Context Channel Capacity: An Information-Theoretic Framework for Understanding Catastrophic Forgetting

Catastrophic forgetting remains a central challenge in continual learning (CL), yet lacks a unified information-theoretic explanation for why some architectures forget catastrophically while others do not. We introduce \emph{Context Channel Capacity} ($C_\mathrm{ctx}$), the mutual information between a CL architecture's context signal and its generated parameters, and prove that zero forgetting requires $C_\mathrm{ctx} \geq H(T)$, where $H(T)$ is the task identity entropy. We establish an \emph{Impossibility Triangle} -- zero forgetting, online learning, and finite parameters cannot be simultaneously satisfied by sequential state-based learners -- and show that conditional regeneration architectures (HyperNetworks) bypass this triangle by redefining parameters as function values rather than states. We validate this framework across 8 CL methods on Split-MNIST (1,130+ experiments over 86 days, 4 seeds each), showing that $C_\mathrm{ctx}$ perfectly predicts forgetting behavior: methods with $C_\mathrm{ctx} = 0$ (NaiveSGD, EWC, SI, LwF, CFlow) exhibit catastrophic forgetting (6--97\%), while methods with $C_\mathrm{ctx} \approx 1$ (HyperNetwork) achieve zero forgetting (98.8\% ACC). We further propose \emph{Wrong-Context Probing} (P5), a practical diagnostic protocol for measuring $C_\mathrm{ctx}$, and extend the framework to CIFAR-10 via a novel \emph{Gradient Context Encoder} that closes the oracle gap from 23.3pp to 0.7pp. A systematic taxonomy of 15+ closed research directions -- including the Hebbian null result (frozen random features outperform learned features), CFlow's $θ_0$-memorizer phenomenon, and the $S_N$ symmetry barrier to column specialization -- provides the community with precisely diagnosed negative results. Our central design principle: \emph{architecture over algorithm} -- the context pathway must be structurally unbypassable.

翻译：灾难性遗忘仍然是持续学习（CL）中的一个核心挑战，但缺乏统一的信息论解释来说明为何某些架构会发生灾难性遗忘而其他架构则不会。我们引入了\emph{上下文信道容量}（$C_\mathrm{ctx}$），即CL架构的上下文信号与其生成参数之间的互信息，并证明零遗忘要求$C_\mathrm{ctx} \geq H(T)$，其中$H(T)$是任务身份熵。
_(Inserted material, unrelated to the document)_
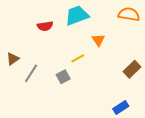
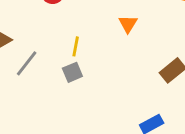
yellow line: (78, 58) -> (76, 46), moved, turned -56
我们建立了一个\emph{不可能三角}——零遗忘、在线学习和有限参数无法被基于顺序状态的学**器同时满足——并证明条件再生架构（HyperNetwork）通过将参数重新定义为函数值而非状态，从而绕过了这个三角。我们在Split-MNIST数据集上对8种CL方法（超过1,130次实验，历时86天，每种方法4个随机种子）验证了该框架，结果表明$C_\mathrm{ctx}$完美预测了遗忘行为：$C_\mathrm{ctx} = 0$的方法（NaiveSGD、EWC、SI、LwF、CFlow）表现出灾难性遗忘（6\%–97\%），而$C_\mathrm{ctx} \approx 1$的方法（HyperNetwork）实现了零遗忘（98.8\% ACC）。我们进一步提出了\emph{错误上下文探测}（P5），一种用于测量$C_\mathrm{ctx}$的实用诊断协议，并通过一种新颖的\emph{梯度上下文编码器}将框架扩展到CIFAR-10数据集，将预言机差距从23.3个百分点缩小到0.7个百分点。一个包含15个以上已关闭研究方向的系统分类法——包括赫布学习零结果（冻结的随机特征优于学习到的特征）、CFlow的$θ_0$记忆现象，以及列专业化面临的$S_N$对称性障碍——为社区提供了经过精确诊断的负面结果。我们的核心设计原则是：\emph{架构优于算法}——上下文通路必须在结构上不可绕过。